Forest personnel from Pathalipam Forest Beat and Tariyani Forest Beat spots timber smugglers at the Assam-Arunachal Pradesh border resulting in an exchange of firing.
Assam forest personnel retaliates without any delay
On Tuesday, forest personnel from Pathalipam Forest Beat and Tariyani Forest Beat spotted an elephant carrying timber logs along with some suspected timber smugglers during the afternoon.
According to sources, the suspected timber smugglers with the elephant were spotted in the No. 2 Ghagar areas under Dullung Reserve Forest near the inter-state border between Assam and Arunachal Pradesh.
Sources inform that a team of Assam’s forest personnel asked the illegal timber smugglers to stop.
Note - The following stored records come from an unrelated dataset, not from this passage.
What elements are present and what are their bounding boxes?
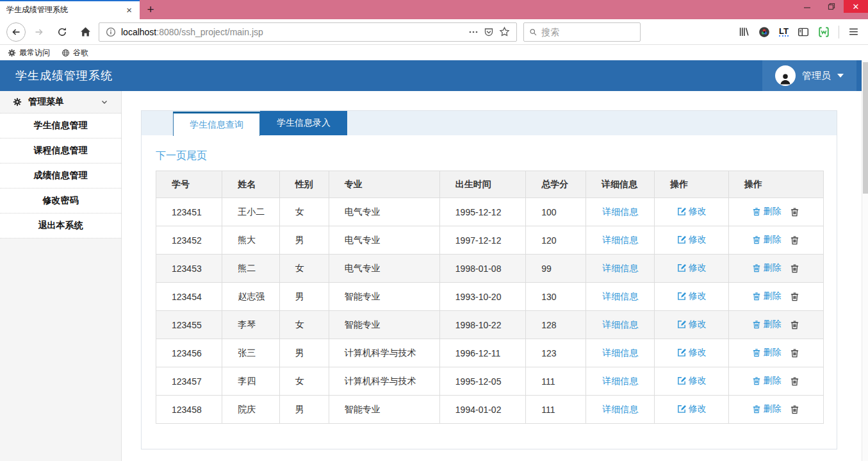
sidebars-icon[interactable] (798, 26, 809, 38)
browser-tab[interactable]: 学生成绩管理系统 × (0, 0, 140, 19)
delete-link[interactable]: 删除 (752, 290, 781, 302)
sidebar-item-change-password[interactable]: 修改密码 (0, 189, 121, 214)
detail-link[interactable]: 详细信息 (602, 404, 638, 415)
trash-button[interactable] (790, 405, 799, 414)
extension-lt-icon[interactable]: LT (779, 27, 789, 37)
tab-close-icon[interactable]: × (124, 4, 135, 15)
edit-link[interactable]: 修改 (677, 206, 707, 217)
page-actions-icon[interactable] (468, 27, 479, 37)
sidebar-item-student-info[interactable]: 学生信息管理 (0, 113, 121, 138)
trash-button[interactable] (790, 235, 799, 245)
trash-button[interactable] (790, 376, 799, 386)
table-row: 123451 王小二 女 电气专业 1995-12-12 100 详细信息 修改… (156, 198, 824, 226)
trash-button[interactable] (790, 207, 799, 217)
edit-link[interactable]: 修改 (677, 234, 707, 246)
cell-birth-date: 1996-12-11 (439, 339, 525, 367)
trash-button[interactable] (790, 320, 799, 330)
delete-link[interactable]: 删除 (752, 319, 781, 330)
detail-link[interactable]: 详细信息 (602, 376, 638, 387)
library-icon[interactable] (739, 26, 749, 37)
trash-button[interactable] (790, 292, 799, 301)
delete-link[interactable]: 删除 (752, 234, 781, 246)
search-bar[interactable] (523, 22, 641, 42)
restore-button[interactable] (819, 0, 844, 13)
url-bar[interactable]: localhost:8080/ssh_project/main.jsp (99, 22, 517, 42)
extension-green-icon[interactable] (818, 26, 830, 38)
next-page-link[interactable]: 下一页 (156, 150, 186, 161)
page-layout: 管理菜单 学生信息管理 课程信息管理 成绩信息管理 修改密码 退出本系统 学生信… (0, 91, 868, 461)
delete-link[interactable]: 删除 (752, 375, 781, 387)
menu-icon[interactable] (848, 26, 859, 37)
cell-name: 熊二 (222, 255, 280, 283)
bookmark-star-icon[interactable] (499, 26, 510, 37)
sidebar-menu-header[interactable]: 管理菜单 (0, 91, 121, 113)
detail-link[interactable]: 详细信息 (602, 206, 638, 218)
trash-button[interactable] (790, 264, 799, 273)
edit-link[interactable]: 修改 (677, 347, 707, 358)
user-menu[interactable]: 管理员 (762, 60, 856, 91)
sidebar: 管理菜单 学生信息管理 课程信息管理 成绩信息管理 修改密码 退出本系统 (0, 91, 122, 461)
bookmark-google[interactable]: 谷歌 (61, 47, 88, 58)
cell-name: 李琴 (222, 311, 280, 339)
minimize-button[interactable] (795, 0, 819, 13)
edit-icon (677, 404, 687, 414)
reload-button[interactable] (53, 22, 72, 42)
close-icon: ✕ (853, 2, 860, 12)
edit-link[interactable]: 修改 (677, 375, 707, 387)
cell-name: 赵志强 (222, 283, 280, 311)
url-text[interactable]: localhost:8080/ssh_project/main.jsp (121, 27, 463, 37)
home-button[interactable] (76, 22, 95, 42)
extension-colorwheel-icon[interactable] (758, 26, 770, 38)
trash-icon (790, 292, 799, 301)
last-page-link[interactable]: 尾页 (186, 150, 207, 161)
table-row: 123453 熊二 女 电气专业 1998-01-08 99 详细信息 修改 删… (156, 255, 824, 283)
bookmark-label: 最常访问 (19, 47, 50, 58)
forward-icon (34, 27, 44, 37)
forward-button[interactable] (29, 22, 49, 42)
detail-link[interactable]: 详细信息 (602, 291, 638, 303)
delete-link[interactable]: 删除 (752, 262, 781, 274)
table-header-row: 学号 姓名 性别 专业 出生时间 总学分 详细信息 操作 操作 (156, 171, 824, 198)
trash-icon (752, 264, 761, 272)
page-scrollbar[interactable] (862, 60, 868, 461)
edit-link[interactable]: 修改 (677, 262, 707, 274)
new-tab-button[interactable]: + (140, 0, 161, 19)
search-icon (529, 28, 537, 37)
tab-student-entry[interactable]: 学生信息录入 (260, 111, 347, 135)
detail-link[interactable]: 详细信息 (602, 235, 638, 246)
trash-icon (752, 207, 761, 216)
scrollbar-thumb[interactable] (863, 62, 868, 194)
detail-link[interactable]: 详细信息 (602, 319, 638, 331)
sidebar-item-course-info[interactable]: 课程信息管理 (0, 138, 121, 163)
back-button[interactable] (6, 22, 26, 42)
bookmarks-bar: 最常访问 谷歌 (0, 45, 868, 60)
detail-link[interactable]: 详细信息 (602, 263, 638, 274)
site-info-icon[interactable] (106, 27, 116, 37)
tab-student-query[interactable]: 学生信息查询 (173, 112, 260, 136)
browser-titlebar: 学生成绩管理系统 × + ✕ (0, 0, 868, 19)
edit-link[interactable]: 修改 (677, 403, 707, 415)
cell-major: 智能专业 (329, 283, 439, 311)
trash-button[interactable] (790, 348, 799, 358)
close-button[interactable]: ✕ (844, 0, 868, 13)
cell-major: 电气专业 (329, 226, 439, 255)
edit-link[interactable]: 修改 (677, 319, 707, 330)
delete-link[interactable]: 删除 (752, 403, 781, 415)
delete-link[interactable]: 删除 (752, 206, 781, 217)
trash-icon (790, 207, 799, 217)
toolbar-icons: LT (739, 26, 862, 38)
delete-link[interactable]: 删除 (752, 347, 781, 358)
edit-link[interactable]: 修改 (677, 290, 707, 302)
pocket-save-icon[interactable] (484, 27, 494, 37)
gear-icon (13, 97, 22, 106)
content-panel: 学生信息查询 学生信息录入 下一页尾页 学号 姓名 性别 专业 (141, 110, 837, 449)
search-input[interactable] (541, 27, 635, 37)
bookmark-most-visited[interactable]: 最常访问 (8, 47, 50, 58)
table-row: 123454 赵志强 男 智能专业 1993-10-20 130 详细信息 修改… (156, 283, 824, 311)
chevron-down-icon (837, 74, 844, 78)
sidebar-item-logout[interactable]: 退出本系统 (0, 214, 121, 239)
user-name: 管理员 (802, 70, 831, 82)
detail-link[interactable]: 详细信息 (602, 348, 638, 359)
tab-strip: 学生信息查询 学生信息录入 (142, 111, 837, 135)
sidebar-item-grade-info[interactable]: 成绩信息管理 (0, 163, 121, 189)
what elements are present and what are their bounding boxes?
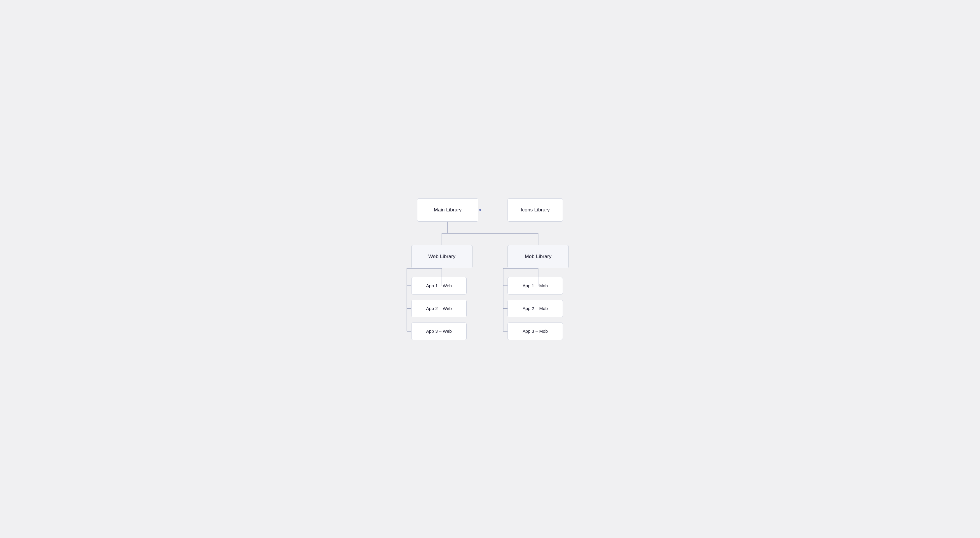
main-library-label: Main Library [434, 207, 462, 213]
app1-mob-label: App 1 – Mob [523, 283, 548, 288]
app1-web-label: App 1 – Web [426, 283, 452, 288]
app2-web-node[interactable]: App 2 – Web [411, 300, 467, 317]
icons-library-label: Icons Library [520, 207, 550, 213]
app1-web-node[interactable]: App 1 – Web [411, 277, 467, 294]
app3-mob-node[interactable]: App 3 – Mob [508, 323, 563, 340]
web-library-label: Web Library [428, 254, 455, 259]
top-row: Main Library Icons Library [371, 198, 609, 221]
app1-mob-node[interactable]: App 1 – Mob [508, 277, 563, 294]
mob-library-node[interactable]: Mob Library [508, 245, 569, 268]
web-library-node[interactable]: Web Library [411, 245, 473, 268]
children-row: App 1 – Web App 2 – Web App 3 – Web App … [371, 277, 609, 340]
mid-row: Web Library Mob Library [371, 245, 609, 268]
app2-web-label: App 2 – Web [426, 306, 452, 311]
app2-mob-node[interactable]: App 2 – Mob [508, 300, 563, 317]
icons-library-node[interactable]: Icons Library [508, 198, 563, 221]
main-library-node[interactable]: Main Library [417, 198, 478, 221]
app2-mob-label: App 2 – Mob [523, 306, 548, 311]
app3-mob-label: App 3 – Mob [523, 329, 548, 334]
mob-children: App 1 – Mob App 2 – Mob App 3 – Mob [508, 277, 569, 340]
diagram-container: Main Library Icons Library Web Library M… [359, 181, 621, 358]
web-children: App 1 – Web App 2 – Web App 3 – Web [411, 277, 473, 340]
mob-library-label: Mob Library [525, 254, 552, 259]
app3-web-label: App 3 – Web [426, 329, 452, 334]
app3-web-node[interactable]: App 3 – Web [411, 323, 467, 340]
However, instead of responding to the forest personnel, they started firing while targetting the forest team.
When the guards challenged them, four of them fired and managed to flee.
Therefore, without further ado, the Assam forest personnel also fired back without any delay.
Timber smugglers manage to sneak out during the chaos
According to sources, the timber smugglers managed to sneak into the Arunachal Pradesh side of the inter-state border by taking cover of the dense jungle leaving the elephant and three mahouts on the spot.
At the moment, the Lakhimpur forest department detains the elephants along with three mahouts.
Moreover, the mahouts have been identified as 30-year-old Bikash Gogoi, 37-year-old Kuheshwar Gogoi, and 48-year-old Raju Das.
Concerns regarding illegal transportation of timber
Massive felling of trees has been going on continuously inside the Dullung Reserve Forest, located along the Assam-Arunachal inter-state border in the Lakhimpur district.
Allegedly, timber logs in large numbers have been transported illegally to the neighboring state from this reserve forest.
According to the Indian Forest Act, 1927 to include the provision of booking timber smugglers under the stringent Public Safety Act (PSA) — the law allows detention of individuals without trial for up to two years.
In conclusion, the Indian Forest Act of 1927, the country’s guiding forestry legislation, sought to consolidate and preserve areas with forest cover or significant wildlife, to regulate movement and transit of forest produce, and to levy duties on timber and other forests produce.